- Country: United States
- Language: English

Publication
- Published in: The Atlantic
- Publication date: August 1966

= In the Region of Ice (short story) =

Short story by Joyce Carol Oates

"In the Region of Ice" is a short story by Joyce Carol Oates originally published in The Atlantic in August 1966, and first collected in The Wheel of Love (1970), by Vanguard Press.

Frequently anthologized, "In the Region of Ice" is ranked among Oates's finest works of fiction.
The story was awarded first prize in Prize Stories 1967: The O. Henry Awards.

==Plot==
"In the Region of Ice" is told from a third-person point-of-view by an omniscient narrator. The focal character is a nun in her early thirties, Sister Irene.

The setting is a Catholic school in the upper Mid-west. Sister Irene teaches literature; her existence is limited to performing her academic duties. Despite the cynicism of her colleagues and her mediocre students, she remains both intellectually acute and dedicated to her calling.

When a new student, Allen Weinstein, sits in on her class on Shakespeare, he engages her in a strident exchange concerning Hamlet. He appears to be highly literate and intellectually engaged. Sister Irene is impressed. Meeting after class in her office, she discovers that he is emotionally juvenile and rather vulgar, but otherwise brilliant. The 20-something Allen Weinstein, who is seeking a master's degree, has recently been kicked out of the history department for insulting comments he made to his professor. Inspired by the nun's intellectual rigor, Allen wants to change his major to English, and she consents to sponsor him.

Sister Irene is intrigued and troubled by the youth. She is both repelled and drawn to him, recognizing that he is suffering emotionally. However, she is entirely unequipped, and unwilling, to engage with him on a human level, which is what the boy seeks. She finds the prospect terrifying.

Sister Irene discovers that he has been in and out of a mental hospital, to which his father, disgusted with his son's behavior, has had him committed. Allen desperately wishes to live with his parents, but his father callously declines due to his erratic outbursts.

Sister Irene dreads that Allen's overtures may hold out an opportunity for her to emerge from her isolation. The nun is forced to confront her faith: "She was alone, and no one could help her; he was making her into a Christian, and to her that was a mystery...a magnificent and terrifying wonder."
Released from the hospital, Allen visits Sister Irene and tells of the abuse he had endured at the hands of the doctors and nurses. She wishes to take his hand to show her sympathy, but dares not. Allen, who is fleeing to Canada in winter, asks for $10 for bus fare north, but she insists she has no money. The boy becomes enraged at the nun's refusal to help him in his flight. He brutally denounces her and flees the campus office.

A year passes. Sister Irene learns that Allen has ended his life by drowning in Quebec. She attempts to suppress any sense of remorse, rationalizing the she had already given her life to Christ: "If she could have felt guilt, she thought, she might at least have been able to feel something."

==Theme==

"Oates investigates not only the withdrawal of female sexuality into a safe but sterile region of ice, but also the moral consequences of refusing human compassion to another person." —Literary critic Greg Johnson in Joyce Carol Oates: A Study of the Short Fiction (1994).

"She was terrified at what he was trying to do - he was trying to force her into a human relationship." —Carol Joyce Oates from "In the Region of Ice."

"The Region of Ice" is outstanding for its "richness and clarity of thematic statement."

The "anguish" of Sister Irene—a "fearful, emotionally frigid woman"—is largely self-inflicted and self-sustained when she rejects "the chance for redemption" offered to her by the student, Weinstein.

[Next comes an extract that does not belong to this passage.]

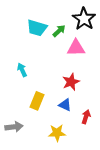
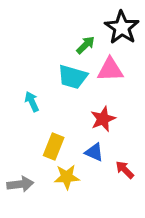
cyan trapezoid: (37, 28) -> (72, 77), moved
red arrow: (86, 117) -> (125, 170), turned -64
yellow star: (57, 133) -> (67, 177), moved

Sister Irene's failure to enter into a genuinely humane relationship with Weinstein, informed by the teachings of Christ, condemns her "to contemplate the moral ramifications of that choice" for the remainder of her life. In the end, Sister Irene squanders not only her carefully crafted identify, but her humanity. Biographer Joanne V. Creighton cautions that Sister Irene's fate, in Oates's complex rendering, is neither cynical nor misanthropic:

[T]he reader does not go away from the story with an overwhelming sense of hopelessness about the potentiality of all human relationships. This particular one failed because Sister Irene lacked the courage to participate in it, not because all are doomed to be ineffectual and miserable.

Oates permits the reader to distinguish between the central character's descent into "the region of ice," and his or her own capacity to reject such a fate.

== Film adaptation ==

The story was made into a 1976 short film, directed by Peter Werner while a student at the AFI Conservatory, and starring Fionnula Flanagan. In 1977, it won the Academy Award for Best Live Action Short Film.